# Applications of integration applied to Rubik's cubes



## goodatthis (Nov 15, 2016)

In my calculus II course we have to do a project where we apply integration to some aspect of our lives. We've learned a whole bunch of different applications of integration, including area, volume, work, averages, centroids, moments, arc length, surface area, laminar flow, cardiac output, probability, and also some of those applications applied to parametric and polar equations. Does anyone have any ideas on how I could somehow apply integration to the rubik's cube? 

Also, I'm completely fine with learning a few more advanced topics such as matrix theory if that means a better project.


----------



## xyzzy (Nov 15, 2016)

Twisty puzzles are inherently discrete while calculus largely deals with the continuous, so I doubt you can make an interesting project out of the "theoretical" aspects of twisty puzzles. (I definitely would like to be proven wrong, though!)

More on the practical side, maybe you could look into cube designs and how calculus factors into that. (Moments seem particularly relevant here.)


----------



## Rcuber123 (Nov 15, 2016)

U can look at the steps of all the methods and calculate the probability of getting a skip for each step.

Edit: take a look at the probability thread


----------



## shadowslice e (Nov 15, 2016)

I once mapped the 3x3x3 cube onto the complex plane by considering stereographic projection (in a way similar to the extended complex plane through the riemann sphere just to see if I could find anything useful/interesting) but I didn't pursue it very far. Maybe you could try doing contour integration or similar though honestly, I think you might be better off trying to create a different system of notation instead of integration such as something similar to kociemba coordinates though more in depth.

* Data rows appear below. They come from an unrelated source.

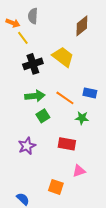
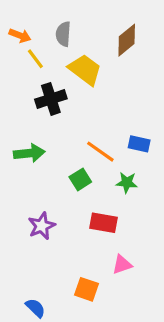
gray semicircle: (33, 16) -> (63, 34), moved
yellow trapezoid: (63, 57) -> (85, 70), moved
green arrow: (35, 96) -> (29, 153), moved
green square: (43, 116) -> (80, 179), moved

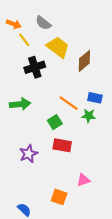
gray semicircle: (63, 34) -> (43, 23), turned -56
brown diamond: (127, 40) -> (84, 61), moved
green star: (127, 183) -> (89, 116), moved
red rectangle: (104, 223) -> (62, 145), moved

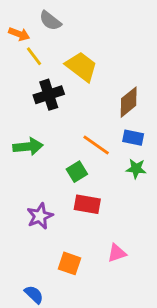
gray semicircle: (43, 23) -> (50, 21), moved
brown diamond: (84, 61) -> (129, 102), moved
green star: (89, 116) -> (136, 169), moved
orange square: (59, 197) -> (69, 263), moved

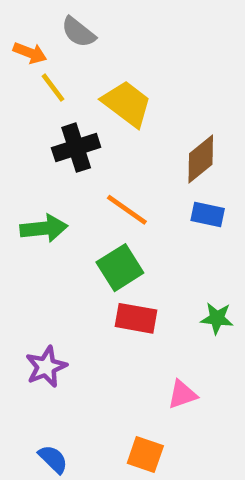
orange line: (96, 145) -> (127, 210), moved
green star: (136, 169) -> (217, 318), moved
green square: (77, 172) -> (120, 268), size x1.4
purple star: (40, 216) -> (46, 367), moved
orange square: (69, 263) -> (145, 454), moved

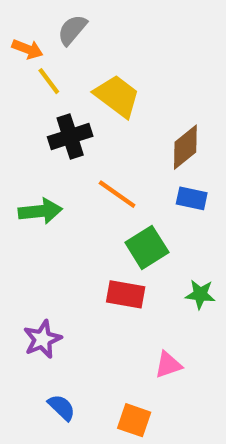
gray semicircle: (78, 32) -> (72, 30), turned 92
green square: (120, 268) -> (147, 247), moved
blue semicircle: (53, 459) -> (62, 407), moved

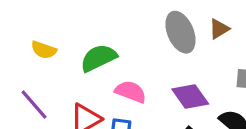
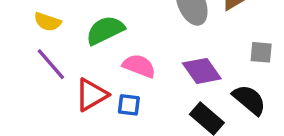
purple line: (34, 105) -> (51, 64), moved

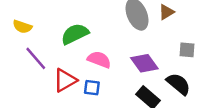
yellow semicircle: (47, 22) -> (22, 27), moved

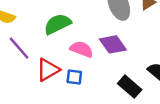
purple diamond: (144, 63) -> (113, 44), moved

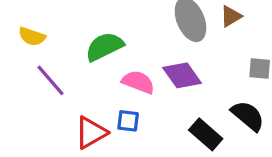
red triangle: (48, 70) -> (91, 133), moved

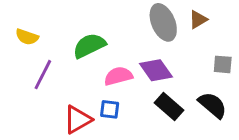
purple line: (50, 80) -> (43, 75), turned 68
pink semicircle: (138, 82) -> (118, 76), turned -36
black rectangle: (206, 134) -> (169, 106), moved

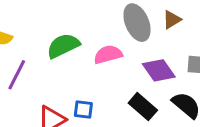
purple diamond: (156, 70) -> (159, 70), moved
pink semicircle: (118, 76) -> (108, 54), moved

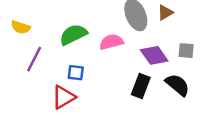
black rectangle: (143, 107) -> (141, 86), turned 70
blue square: (83, 110) -> (76, 73), moved

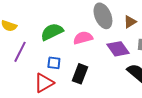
brown triangle: (165, 13) -> (130, 22), moved
black rectangle: (141, 86) -> (80, 74), moved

If you want to continue you could also look at stuff like quaternions (maybe the integration extended to that system could prove interesting) or similar.


----------



## AlphaSheep (Nov 16, 2016)

Averages can be calculated by the integral from a to b of a function divided by the length of the interval. It's not useful for calculating averages for solves though, because it reduces to just the sum divided by the number of solves, so it's kind of pointless.

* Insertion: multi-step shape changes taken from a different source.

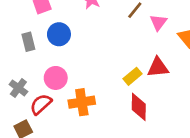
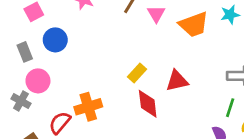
red triangle: (158, 67) -> (177, 81), moved
pink circle: (56, 78) -> (38, 81), moved
red semicircle: (41, 104) -> (60, 123), moved

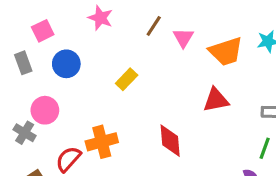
gray rectangle: (25, 52) -> (23, 63), moved
yellow rectangle: (137, 73) -> (127, 79), moved
red triangle: (177, 81) -> (216, 100), moved

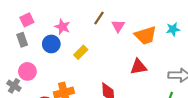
pink star: (100, 18) -> (62, 27), moved
gray rectangle: (23, 63) -> (22, 40), moved
blue circle: (66, 64) -> (51, 44), moved

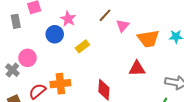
gray rectangle: (22, 40) -> (16, 21), moved

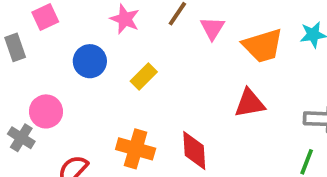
pink star: (68, 19) -> (125, 19), moved
orange cross: (60, 84) -> (136, 149), moved, turned 30

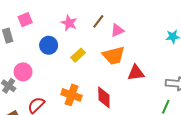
pink triangle: (212, 28) -> (117, 30), turned 32
orange trapezoid: (263, 46) -> (114, 56), moved

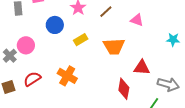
pink triangle: (117, 30) -> (137, 20), moved, turned 32
red triangle: (136, 73) -> (142, 68), moved
red diamond: (104, 97) -> (124, 89), moved

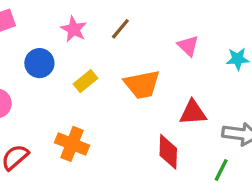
pink triangle: (137, 20) -> (188, 46), moved, turned 32

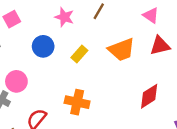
red triangle: (193, 113) -> (160, 46), moved
red diamond: (168, 152) -> (149, 96), turned 65

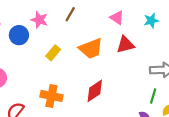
blue circle: (43, 46) -> (19, 35), moved
red diamond: (149, 96) -> (95, 91), moved

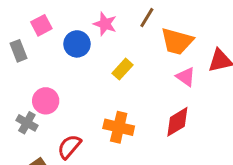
pink triangle: (117, 18) -> (186, 77), moved
orange trapezoid: (91, 48) -> (177, 41), moved, turned 35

Any time you have a rate, you can integrate to get a forecast. If you track your times for a while you can fit a curve to the rate at which you improve, then integrate those curves to forecast what your times will be like at specific points in the future. It's easier and better just to fit a curve to the times though, but that doesn't involve integration. 

The other option is to go to classical mechanics. Speed and acceleration are always easy candidates for integration. How far do the pieces travel during a typical solve? 

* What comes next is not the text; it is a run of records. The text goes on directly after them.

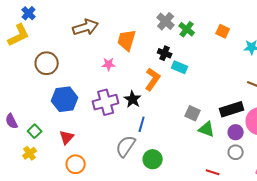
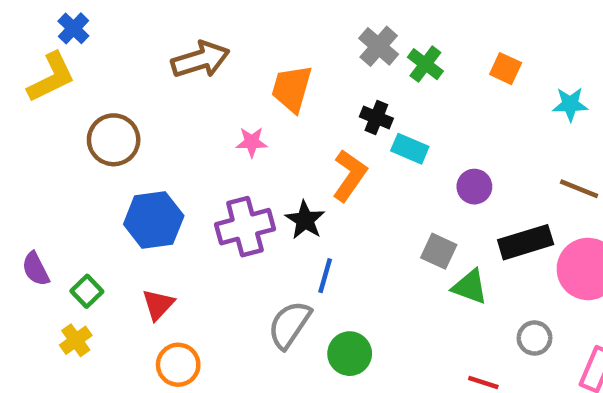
purple circle: (236, 132) -> (474, 187), moved

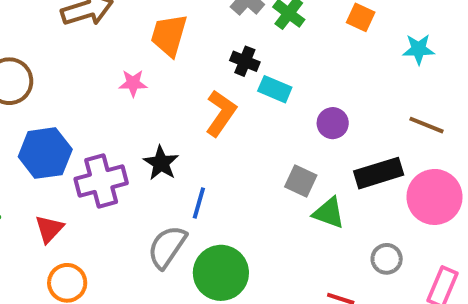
black star: (305, 220) -> (161, 163), moved
purple cross: (245, 227) -> (101, 181), moved
green circle: (350, 354) -> (221, 273), size x1.4

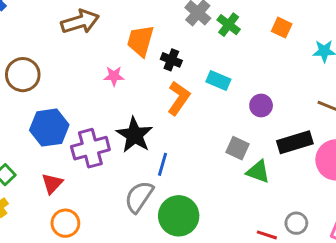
black cross: (245, 61) -> (171, 60), moved
black star: (161, 163) -> (135, 135), size x1.4
gray circle: (387, 259) -> (296, 223), moved

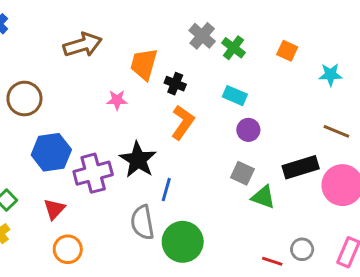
cyan rectangle: (218, 80) -> (235, 96), moved
purple circle: (261, 105) -> (248, 130), moved
gray semicircle: (139, 197) -> (142, 222), turned -44

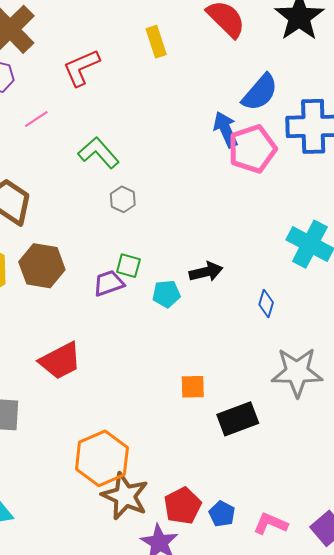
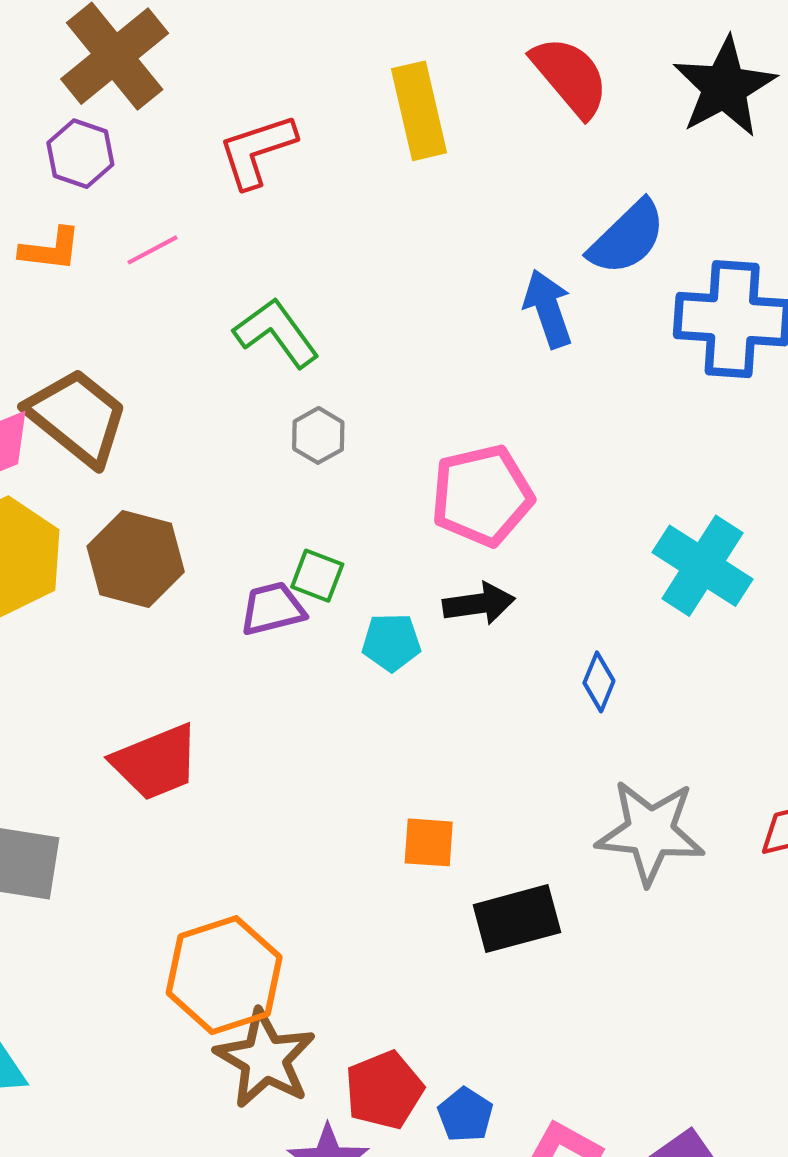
yellow rectangle: (156, 42) -> (419, 111), size x1.4
pink pentagon: (252, 149) -> (482, 495), moved

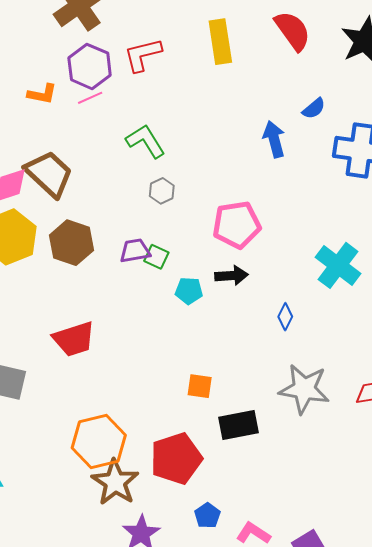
purple hexagon: (80, 154) -> (90, 66), moved, size x1.4
blue semicircle: (627, 238) -> (314, 108), size x0.6
purple trapezoid: (272, 609) -> (135, 251), moved
red pentagon: (384, 1090) -> (176, 459), moved, size x1.4

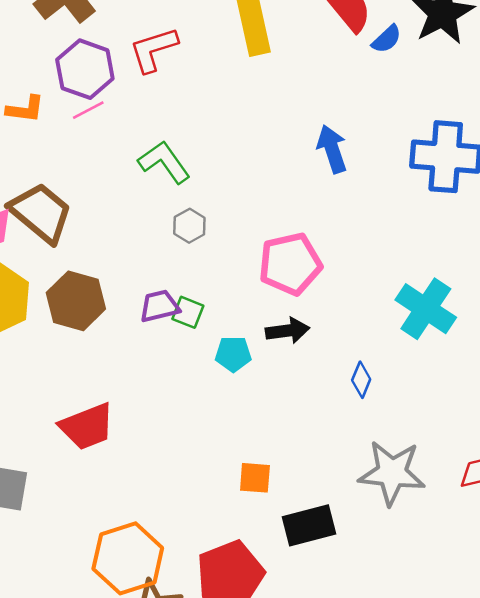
blue semicircle: (314, 108) -> (387, 39), moved

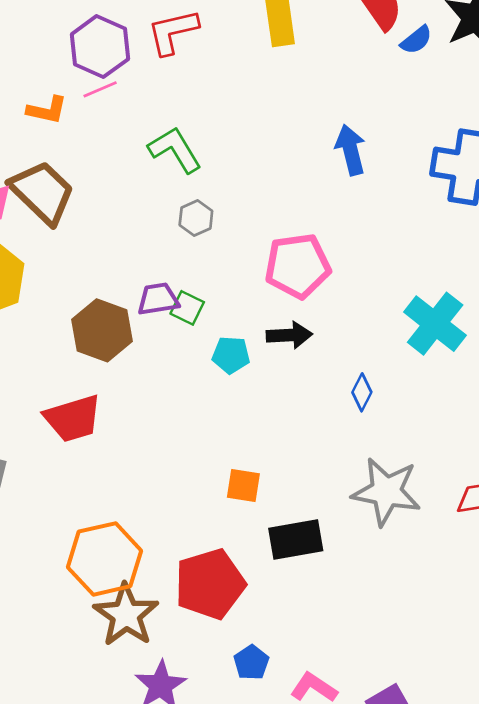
orange L-shape: (25, 109) -> (47, 110), moved
brown hexagon: (76, 301) -> (102, 330), moved

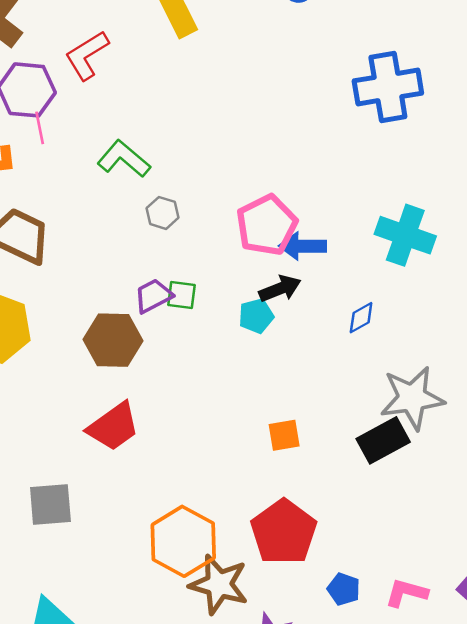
pink line: (100, 89) -> (40, 128), turned -60
blue arrow: (351, 150) -> (302, 246), moved, turned -57
cyan pentagon: (231, 355) -> (256, 316), moved
blue diamond: (362, 392) -> (361, 318), turned 52
black rectangle: (296, 539) -> (383, 440), moved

Can't think of much else though. The cube is inherently discrete, so for most things you can (and should) just sum instead of integrating. Integration is the generalisation of summing for continuous systems, so while you can always apply integration to discrete systems (using numerical methods, etc) , it's hard to do so without making things unnecessarily complicated and getting meaningless rubbish out, unless there's a meaningful continuous phenomenon behind the discrete measurements.


----------



## Dash Lambda (Nov 17, 2016)

Hmm...
You could use integration to calculate the surface area of the irregularly shaped pieces of some modern speedcubes and look for a correlation with relative friction (which could also be affected by the type of plastic and the nature of the shape, so a correlation is not guaranteed, hence looking for it).

... That's all I could think of at the moment.


----------